Wednesday, September 01, 2010

Scott Horton on Obama's authoritarian "war on whistleblowers"

Human rights attorney Scott Horton reminds us in Obama's War on Whistleblowers No Comment 08/31/2010 that in this regard, the Obama administration really is worse from a liberal and human-rights viewpoint than Bush. That may be partially because in the Valerie Plame case, his administration was using leaks to discredit Joseph Wilson's revelations about his Iraq War lies. But Horton writes:

As a young lawyer, Obama represented a whistleblower; as a presidential candidate, he pledged to "strengthen whistleblower laws to protect federal workers who expose waste, fraud, and abuse of authority in government." But as president, Obama has unleashed the most aggressive assault on whistleblowers Washington has ever seen—surpassing even George W. Bush. The latest example comes in a remarkable prosecution of Steven Kim, a well-known scholar of North Korea’s nuclear program.

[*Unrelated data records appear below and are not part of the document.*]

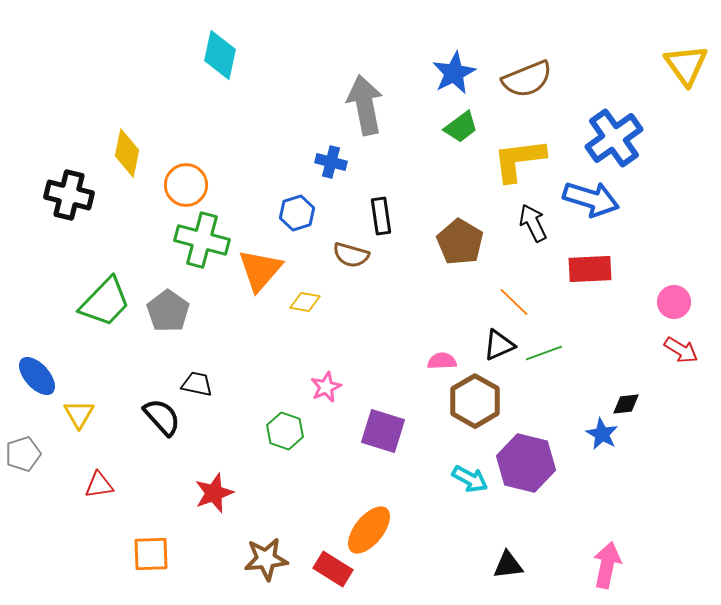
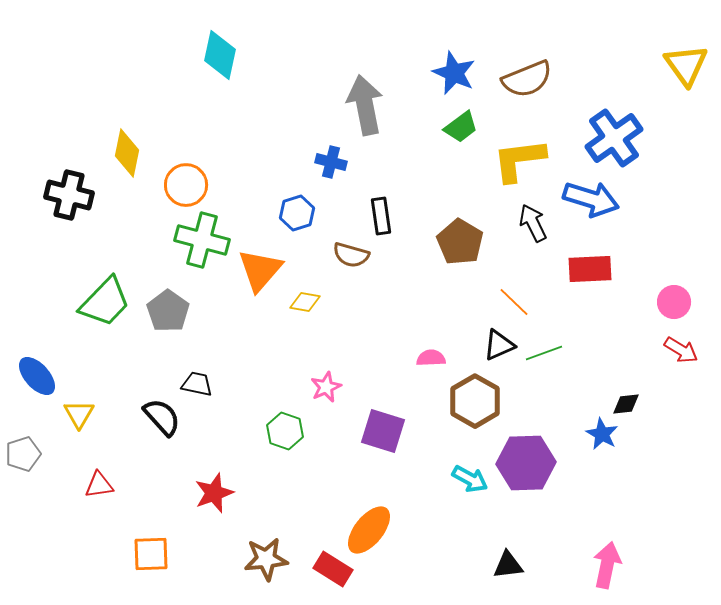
blue star at (454, 73): rotated 21 degrees counterclockwise
pink semicircle at (442, 361): moved 11 px left, 3 px up
purple hexagon at (526, 463): rotated 16 degrees counterclockwise
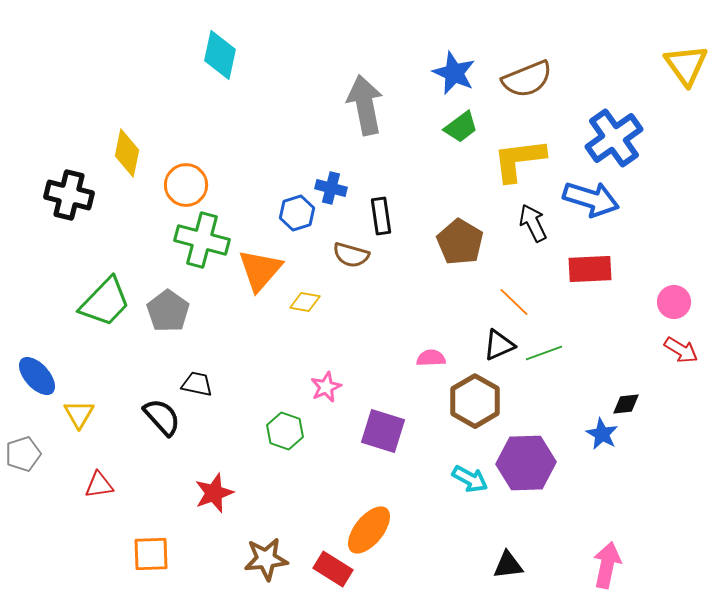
blue cross at (331, 162): moved 26 px down
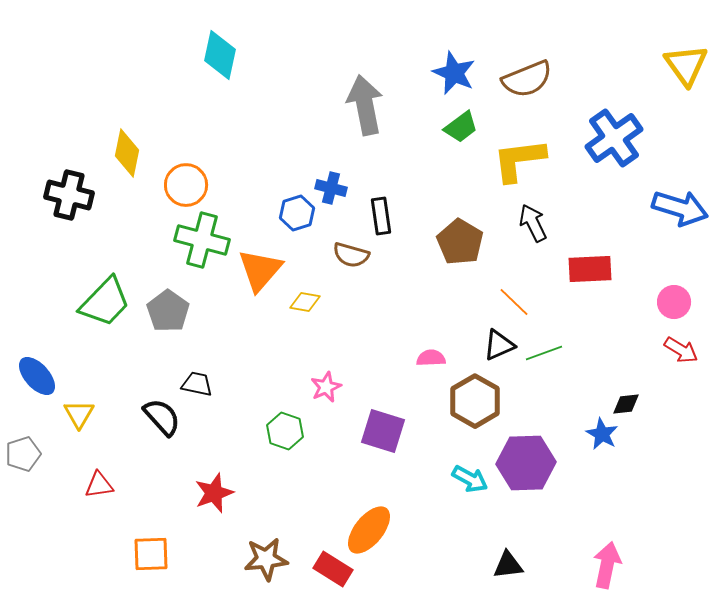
blue arrow at (591, 199): moved 89 px right, 9 px down
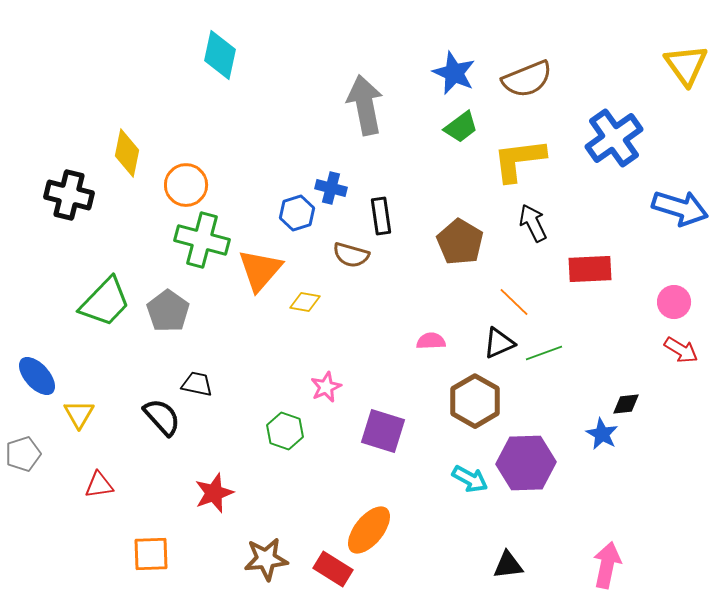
black triangle at (499, 345): moved 2 px up
pink semicircle at (431, 358): moved 17 px up
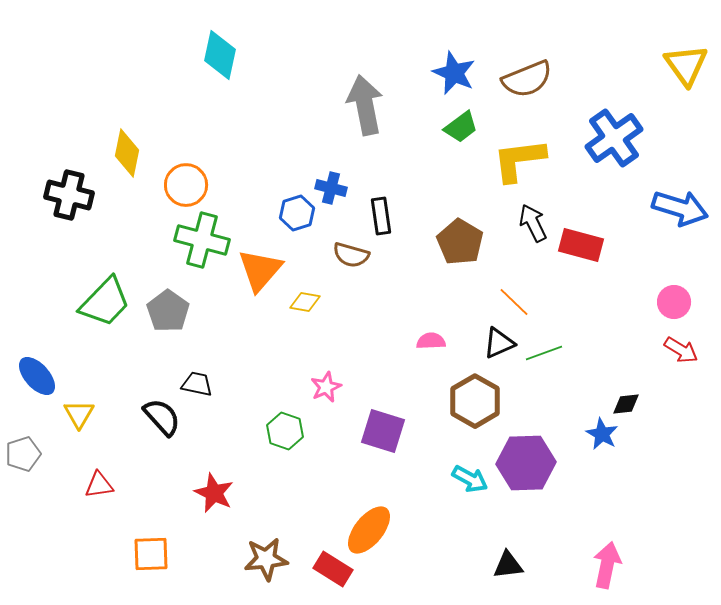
red rectangle at (590, 269): moved 9 px left, 24 px up; rotated 18 degrees clockwise
red star at (214, 493): rotated 27 degrees counterclockwise
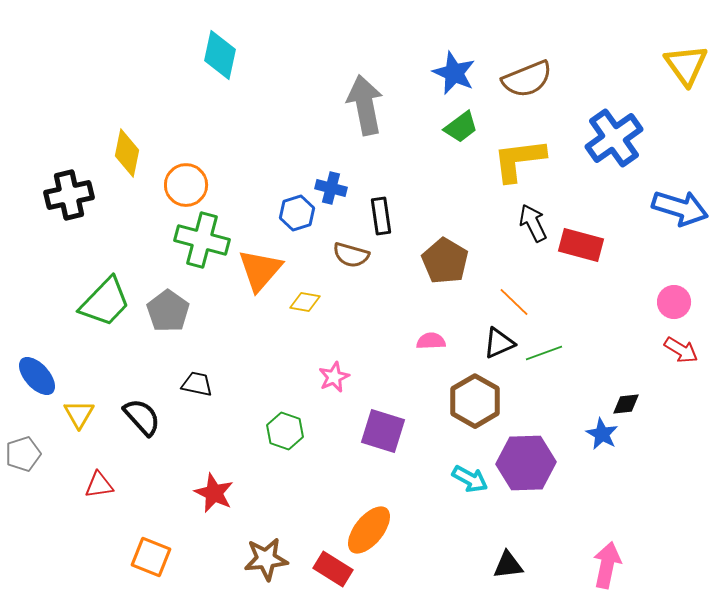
black cross at (69, 195): rotated 27 degrees counterclockwise
brown pentagon at (460, 242): moved 15 px left, 19 px down
pink star at (326, 387): moved 8 px right, 10 px up
black semicircle at (162, 417): moved 20 px left
orange square at (151, 554): moved 3 px down; rotated 24 degrees clockwise
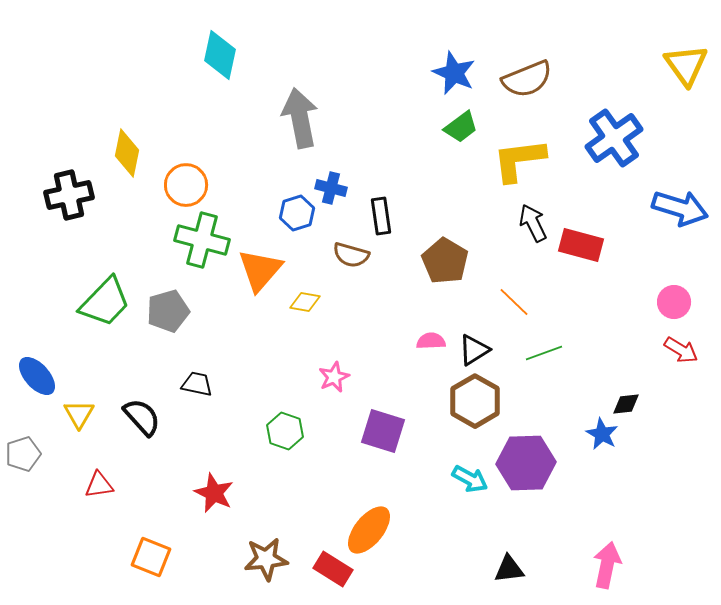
gray arrow at (365, 105): moved 65 px left, 13 px down
gray pentagon at (168, 311): rotated 21 degrees clockwise
black triangle at (499, 343): moved 25 px left, 7 px down; rotated 8 degrees counterclockwise
black triangle at (508, 565): moved 1 px right, 4 px down
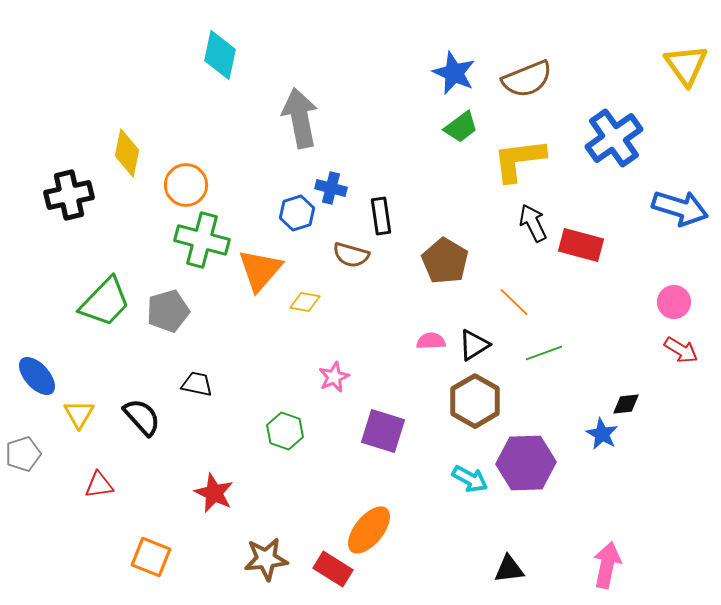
black triangle at (474, 350): moved 5 px up
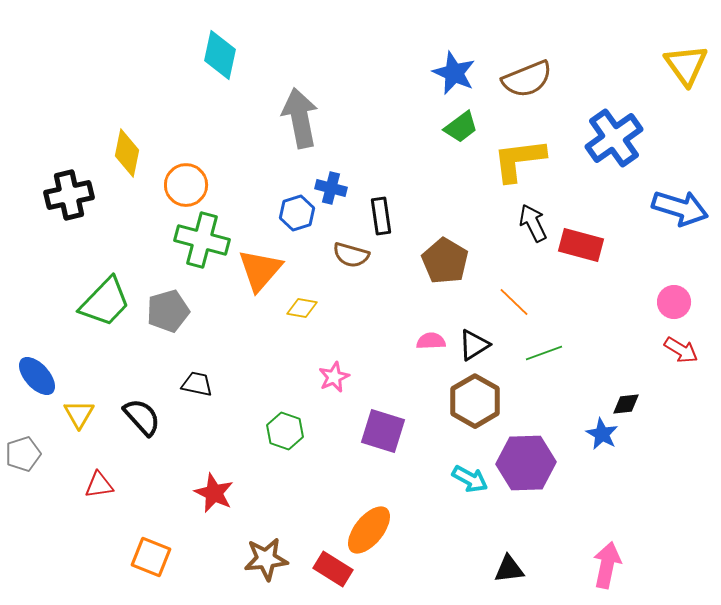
yellow diamond at (305, 302): moved 3 px left, 6 px down
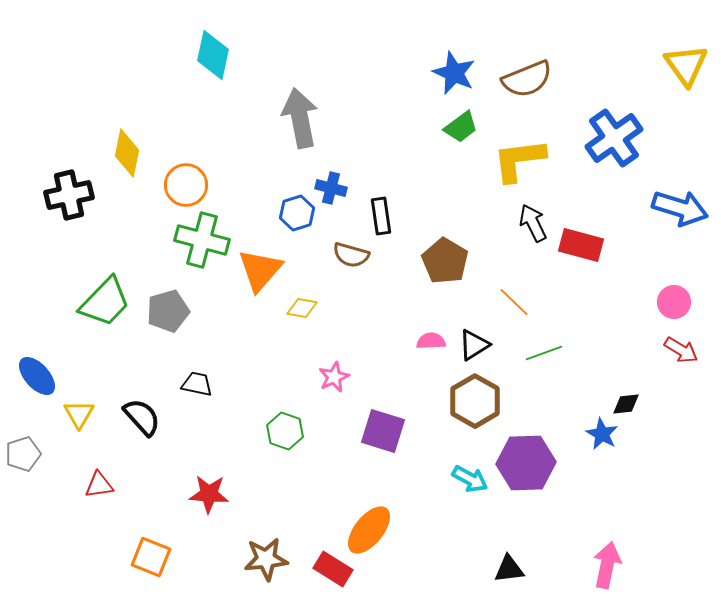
cyan diamond at (220, 55): moved 7 px left
red star at (214, 493): moved 5 px left, 1 px down; rotated 21 degrees counterclockwise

Like most area experts at the top of the game, Kim does consulting for the State Department. He works for Lawrence Livermore Labs and was on secondment to the State Department at the time of the events in question. Now, however, Kim finds himself under indictment by the Justice Department. His crime? He spoke to Fox News about how the North Koreans were likely to react to proposed sanction measures. Former prosecutor and Johns Hopkins professor Ruth Wedgwood says that the Fox News report "contains completely unremarkable observations about what a country would do if it was sanctioned for its poor behavior. These kinds of observations were well known to anyone paying attention to public sources and ought not be the basis for making someone a federal felon." I couldn’t agree more. [my emphasis]
The Democratic base and the general public should hold Obama accountable to live up to his campaign promise on this. So should the media, but for most of them in the US, that's almost laughable to expect.